Start of EXCERPTED DATA

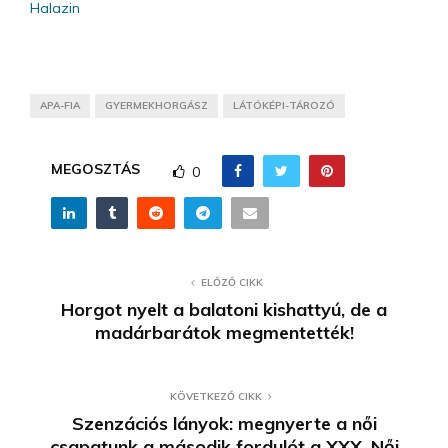
Halazin
APA-FIA
GYERMEKHORGÁSZ
LÁTÓKÉPI-TÁROZÓ
MEGOSZTÁS
0
ELŐZŐ CIKK
Horgot nyelt a balatoni kishattyú, de a
madárbarátok megmentették!
KÖVETKEZŐ CIKK
Szenzációs lányok: megnyerte a női
csapatunk a második fordulót a XXX. Női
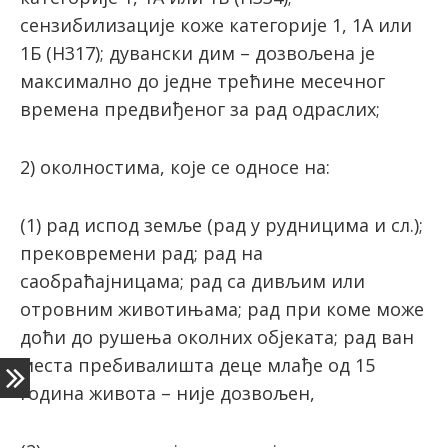
сензибилизације коже категорије 1, 1А или
1Б (H317); дувански дим – дозвољена је
максимално до једне трећине месечног
времена предвиђеног за рад одраслих;
2) околностима, које се односе на:
(1) рад испод земље (рад у рудницима и сл.);
прековремени рад; рад на
саобраћајницама; рад са дивљим или
отровним животињама; рад при коме може
доћи до рушења околних објеката; рад ван
места пребивалишта деце млађе од 15
година живота – није дозвољен,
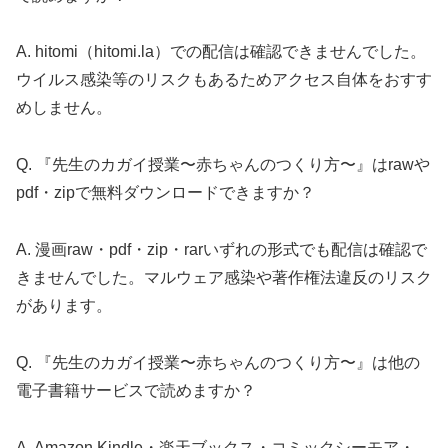
A. hitomi（hitomi.la）での配信は確認できませんでした。
ウイルス感染等のリスクもあるためアクセス自体をおすす
めしません。
Q. 『先生のカガイ授業〜赤ちゃんのつくり方〜』はrawや
pdf・zipで無料ダウンロードできますか？
A. 漫画raw・pdf・zip・rarいずれの形式でも配信は確認で
きませんでした。マルウェア感染や著作権法違反のリスク
があります。
Q. 『先生のカガイ授業〜赤ちゃんのつくり方〜』は他の
電子書籍サービスで読めますか？
A. Amazon Kindle・楽天ブックス・コミックシーモア・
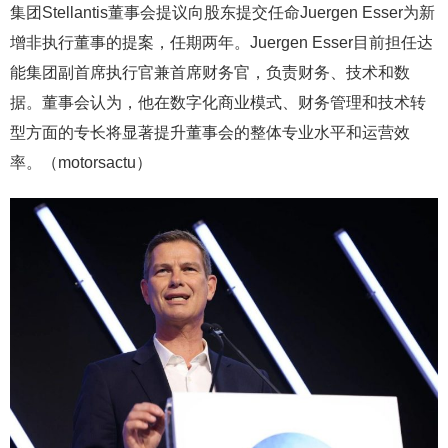
集团Stellantis董事会提议向股东提交任命Juergen Esser为新
增非执行董事的提案，任期两年。Juergen Esser目前担任达
能集团副首席执行官兼首席财务官，负责财务、技术和数
据。董事会认为，他在数字化商业模式、财务管理和技术转
型方面的专长将显著提升董事会的整体专业水平和运营效
率。（motorsactu）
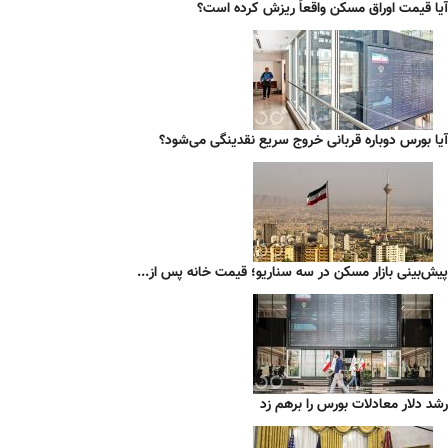
آیا قیمت اوراق مسکن واقعاً ریزش کرده است؟
آیا بورس دوباره قربانی خروج سریع نقدینگی می‌شود؟
پیش‌بینی بازار مسکن در سه سناریو؛ قیمت خانه پس از...
رشد دلار معادلات بورس را برهم زد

End of EXCERPTED DATA

DIRECTIONS: Begin with the first line of the records and repeat every line up to the one with "саобраћајницама; рад са дивљим или", counting that line too. Pictures are not part of the copy.

SOLUTION TO THIS EXERCISE:
Halazin
APA-FIA
GYERMEKHORGÁSZ
LÁTÓKÉPI-TÁROZÓ
MEGOSZTÁS
0
ELŐZŐ CIKK
Horgot nyelt a balatoni kishattyú, de a
madárbarátok megmentették!
KÖVETKEZŐ CIKK
Szenzációs lányok: megnyerte a női
csapatunk a második fordulót a XXX. Női
сензибилизације коже категорије 1, 1А или
1Б (H317); дувански дим – дозвољена је
максимално до једне трећине месечног
времена предвиђеног за рад одраслих;
2) околностима, које се односе на:
(1) рад испод земље (рад у рудницима и сл.);
прековремени рад; рад на
саобраћајницама; рад са дивљим или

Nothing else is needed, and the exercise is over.